# #pewpew



## glhs837

So, signed up to take the HQL course with Flat Broke Shooters. For a few reasons. 


Wife mentioned she was thinking we should have a handgun.
All of my training was a long time ago, I think I did a courier qual back around 92, did some shooting with a buddies Glock so long back we did it on the outdoor range on base.
Even though as a veteran, it's not required, more training is almost never bad.
They are less than 4 miles from my house.
Range memberships will be offered to those who have taken course first, and I really want a family membership.


----------



## Bobwhite

glhs837 said:


> So, signed up to take the HQL course with Flat Broke Shooters.

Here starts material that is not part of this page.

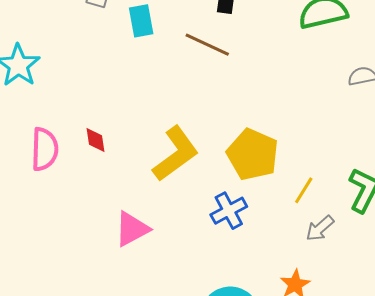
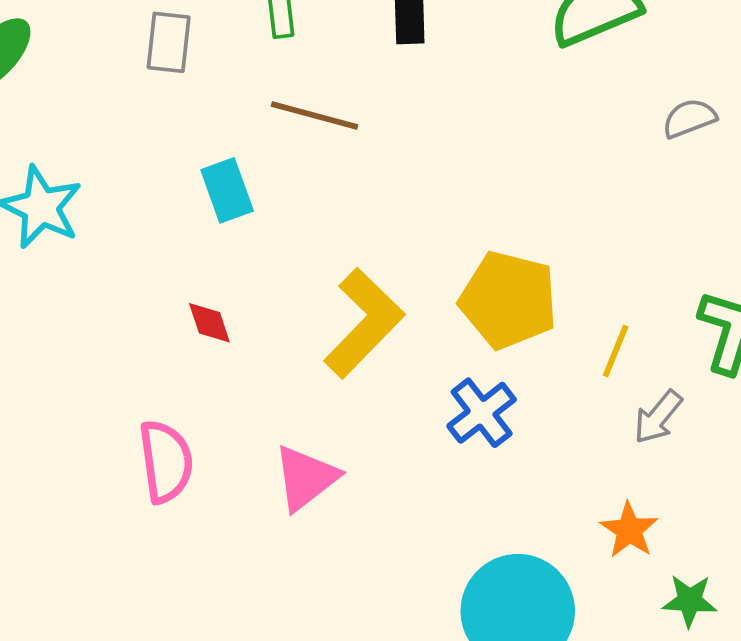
cyan rectangle: (141, 21) -> (227, 190), moved
brown line: (207, 45) -> (314, 115), moved
pink semicircle: (45, 149) -> (166, 461), moved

For a few reasons.
> 
> 
> Wife mentioned she was thinking we should have a handgun.
> All of my training was a long time ago, I think I did a courier qual back around 92, did some shooting with a buddies Glock so long back we did it on the outdoor range on base.
> Even though as a veteran, it's not required, more training is almost never bad.
> They are less than 4 miles from my house.
> Range memberships will be offered to those who have taken course first, and I really want a family membership.


I took my HQL at Flat Broke as well as some other safety classes.  Cindi and Steve are great.


----------



## Bonehead

If you know anything about firearms you will be bored spitless....but all that stuff is mandated for the course.


----------



## glhs837

Bonehead said:


> If you know anything about firearms you will be bored spitless....but all that stuff is mandated for the course.




And I expect to be. But it is required, and who knows, I might have forgotten something. I bought myself a 10/22 last spring, and have been re-familiarizing myself with the basics.


----------



## Yooper

Bobwhite said:


> Cindi and Steve are great.


^^^ This. ^^^


----------



## Dupontster

Bobwhite said:


> I took my HQL at Flat Broke as well as some other safety classes.  Cindi and Steve are great.


I did too and they were great.


----------



## glhs837

Hmmm, might have to call them. Seems I misunderstood the requirements. I thought I needed the HQL, but not the training. But as a retired veteran, as opposed to a veteran who didnt get to retirement, I need neither the HQL nor the class. Might talk to them about switching it over to another class.


----------



## DoWhat

Being a vet, non retired, all you need are finger prints and a DD214 (Honorable Discharge).


----------



## glhs837

I was trying to figure out that fingerprint thing. If you need them to get the HQL, but I dont need the HQL, then what would I do with the fingerprints? From what I read, all I really need is my retired ID card. Because I am retired.


----------



## Chris0nllyn

glhs837 said:


> I was trying to figure out that fingerprint thing. If you need them to get the HQL, but I dont need the HQL, then what would I do with the fingerprints? From what I read, all I really need is my retired ID card. Because I am retired.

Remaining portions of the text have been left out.